## Work task
Go through the material and return every line that contains the string "бурения".

## Dataset content
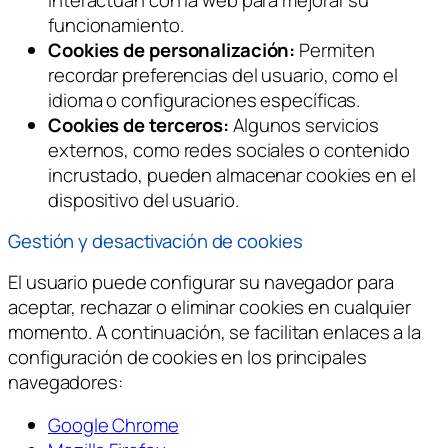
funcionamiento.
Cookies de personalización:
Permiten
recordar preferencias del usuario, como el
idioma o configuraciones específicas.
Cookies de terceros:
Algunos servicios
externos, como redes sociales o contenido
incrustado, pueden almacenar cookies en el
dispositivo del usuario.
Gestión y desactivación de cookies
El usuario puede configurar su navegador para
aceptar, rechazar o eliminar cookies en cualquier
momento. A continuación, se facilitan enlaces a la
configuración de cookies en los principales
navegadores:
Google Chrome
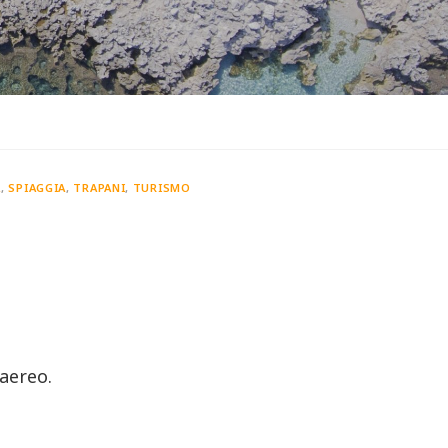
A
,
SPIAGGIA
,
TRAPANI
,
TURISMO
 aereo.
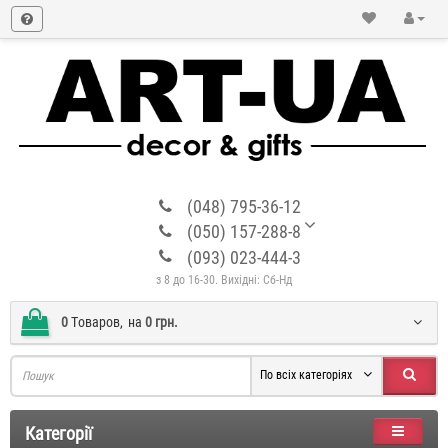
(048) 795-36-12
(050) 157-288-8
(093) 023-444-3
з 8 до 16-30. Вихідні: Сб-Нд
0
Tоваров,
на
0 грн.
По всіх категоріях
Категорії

---

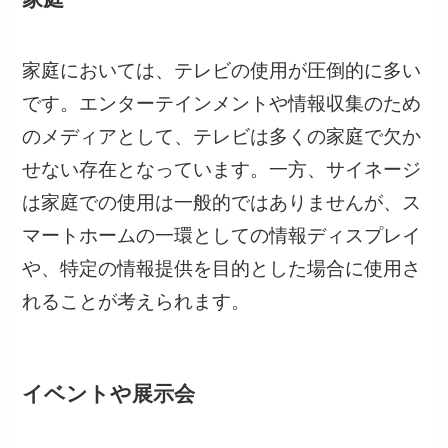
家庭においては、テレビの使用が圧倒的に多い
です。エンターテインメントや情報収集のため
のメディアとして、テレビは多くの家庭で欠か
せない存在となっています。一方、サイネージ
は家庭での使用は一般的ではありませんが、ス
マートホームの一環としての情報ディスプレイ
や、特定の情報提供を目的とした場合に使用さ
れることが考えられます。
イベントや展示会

==

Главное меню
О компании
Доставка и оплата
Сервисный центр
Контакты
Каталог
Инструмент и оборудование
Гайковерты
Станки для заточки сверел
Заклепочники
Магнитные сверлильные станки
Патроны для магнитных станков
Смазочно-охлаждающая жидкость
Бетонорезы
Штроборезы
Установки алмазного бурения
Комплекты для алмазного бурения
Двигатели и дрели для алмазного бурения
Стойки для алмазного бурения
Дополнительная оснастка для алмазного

## Result for this exercise
Установки алмазного бурения
Комплекты для алмазного бурения
Двигатели и дрели для алмазного бурения
Стойки для алмазного бурения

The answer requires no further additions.